Degradation of theophylline in a UV254/PS system: Matrix effect and application to a factory effluent

Oxidative degradation of emerging waterborne contaminants, particularly pharmaceuticals, is currently an extensively studied field of research. In this study, a UV-254 nm activated persulfate (PS) system (UV254/PS) was used to eliminate Theophylline (TP) from simulated and real industrial effluents. Results showed that TP is strongly resistant to degradation through direct photolysis under UV-254 nm irradiation. UV254/PS system showed efficient degradation, in which [PS](0) = 0.25 mM achieved total degradation of [TP](0) = 10 mg L-1 in a period of 20 min and followed a pseudo-first order reaction kinetics (k(obs) = 0.173 (+/- 0.004) min(-1)).
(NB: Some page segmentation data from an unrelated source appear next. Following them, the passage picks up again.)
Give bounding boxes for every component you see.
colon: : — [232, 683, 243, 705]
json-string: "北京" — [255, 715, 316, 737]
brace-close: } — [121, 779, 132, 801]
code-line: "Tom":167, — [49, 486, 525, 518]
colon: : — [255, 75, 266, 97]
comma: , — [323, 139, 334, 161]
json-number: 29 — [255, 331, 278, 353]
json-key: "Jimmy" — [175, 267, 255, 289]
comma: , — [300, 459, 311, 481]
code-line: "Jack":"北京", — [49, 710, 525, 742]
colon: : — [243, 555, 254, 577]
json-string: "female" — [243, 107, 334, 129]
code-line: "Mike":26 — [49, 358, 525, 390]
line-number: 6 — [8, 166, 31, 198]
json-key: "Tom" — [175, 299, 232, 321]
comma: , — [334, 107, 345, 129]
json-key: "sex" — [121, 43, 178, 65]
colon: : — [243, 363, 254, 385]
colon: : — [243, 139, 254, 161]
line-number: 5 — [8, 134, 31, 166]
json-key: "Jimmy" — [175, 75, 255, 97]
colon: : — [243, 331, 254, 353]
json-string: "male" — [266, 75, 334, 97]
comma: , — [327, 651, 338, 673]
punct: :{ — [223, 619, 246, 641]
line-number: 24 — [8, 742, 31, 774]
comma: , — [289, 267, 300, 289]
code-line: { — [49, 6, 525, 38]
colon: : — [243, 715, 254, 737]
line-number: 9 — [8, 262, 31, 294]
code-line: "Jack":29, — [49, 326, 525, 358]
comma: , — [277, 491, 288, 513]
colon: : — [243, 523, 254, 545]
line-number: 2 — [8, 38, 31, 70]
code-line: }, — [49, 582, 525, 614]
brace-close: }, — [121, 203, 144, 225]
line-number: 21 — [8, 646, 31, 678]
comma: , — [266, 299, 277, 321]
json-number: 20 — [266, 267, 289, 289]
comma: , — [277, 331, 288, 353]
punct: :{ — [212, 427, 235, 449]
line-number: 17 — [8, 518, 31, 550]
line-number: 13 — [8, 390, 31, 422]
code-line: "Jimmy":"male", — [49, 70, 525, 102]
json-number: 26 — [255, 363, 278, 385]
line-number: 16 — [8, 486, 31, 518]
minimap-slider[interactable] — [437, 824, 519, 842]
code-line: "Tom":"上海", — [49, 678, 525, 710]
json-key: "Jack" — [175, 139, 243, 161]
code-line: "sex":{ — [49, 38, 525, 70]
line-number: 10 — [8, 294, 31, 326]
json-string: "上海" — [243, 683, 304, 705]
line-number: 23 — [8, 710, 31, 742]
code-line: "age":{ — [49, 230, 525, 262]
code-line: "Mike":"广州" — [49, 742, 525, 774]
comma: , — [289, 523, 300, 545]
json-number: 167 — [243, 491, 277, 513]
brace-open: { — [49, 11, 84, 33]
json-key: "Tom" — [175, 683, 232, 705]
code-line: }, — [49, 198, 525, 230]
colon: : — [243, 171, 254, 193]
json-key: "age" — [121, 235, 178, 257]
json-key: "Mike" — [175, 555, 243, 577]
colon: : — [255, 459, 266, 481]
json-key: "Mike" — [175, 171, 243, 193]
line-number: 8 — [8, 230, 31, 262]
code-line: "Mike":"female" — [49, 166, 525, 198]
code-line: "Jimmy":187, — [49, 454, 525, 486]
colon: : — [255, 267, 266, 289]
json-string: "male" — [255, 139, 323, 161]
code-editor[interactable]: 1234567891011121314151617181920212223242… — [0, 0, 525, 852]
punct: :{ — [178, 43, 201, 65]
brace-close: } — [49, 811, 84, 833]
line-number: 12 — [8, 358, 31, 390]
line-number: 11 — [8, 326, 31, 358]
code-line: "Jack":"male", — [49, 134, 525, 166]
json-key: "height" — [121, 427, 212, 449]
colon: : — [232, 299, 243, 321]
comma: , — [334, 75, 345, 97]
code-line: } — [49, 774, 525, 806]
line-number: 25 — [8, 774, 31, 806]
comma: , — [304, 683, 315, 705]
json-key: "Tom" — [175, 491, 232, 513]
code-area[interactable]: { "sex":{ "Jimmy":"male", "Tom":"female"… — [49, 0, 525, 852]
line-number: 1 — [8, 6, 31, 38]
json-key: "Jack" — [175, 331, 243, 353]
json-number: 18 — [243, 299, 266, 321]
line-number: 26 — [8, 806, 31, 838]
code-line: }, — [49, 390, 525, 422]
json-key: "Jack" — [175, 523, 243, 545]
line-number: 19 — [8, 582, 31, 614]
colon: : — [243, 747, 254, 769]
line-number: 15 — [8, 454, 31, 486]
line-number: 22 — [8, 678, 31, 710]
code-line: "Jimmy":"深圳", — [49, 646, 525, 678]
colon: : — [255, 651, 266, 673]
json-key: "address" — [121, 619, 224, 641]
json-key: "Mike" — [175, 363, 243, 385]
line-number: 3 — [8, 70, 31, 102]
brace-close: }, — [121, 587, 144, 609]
Effect of several matrix parameters were tested to study the robustness of TP degradation in real-life cases such as pH, chlorides, bicarbonates, and dissolved oxygen, in which neutral pH gave the highest degradation rate (k(obs) = 0.40 (+/- 0.03) min(-1)), chlorides and bicarbonates showed minimal impact, and anoxic conditions inhibited TP degradation with a significant decrease in k(obs) e.g. 0.817 (+/- 0.41) x 10(-1) min(-1). Additionally, TP was spiked into natural spring, sea and wastewater, where the three tested matrices showed a decrease in the degradation rate, with the latter being the most significant (k(obs) = 6.9 (+/- 0.9) x 10(-3) min(-1)). Radical scavenging experiments showed that sulfate radicals were the main contributors in TP degradation. Furthermore, wastewater effluent obtained from a local pharmaceutical manufacturing facility and containing [TP](0) = 160 mg L-1 was also tested and showed successful full degradation over 3 h in 25 mM PS-spiked medium with an average reaction stoichiometric efficiency of about 3.7% and at an estimated cost of 17.2 $ m(-3).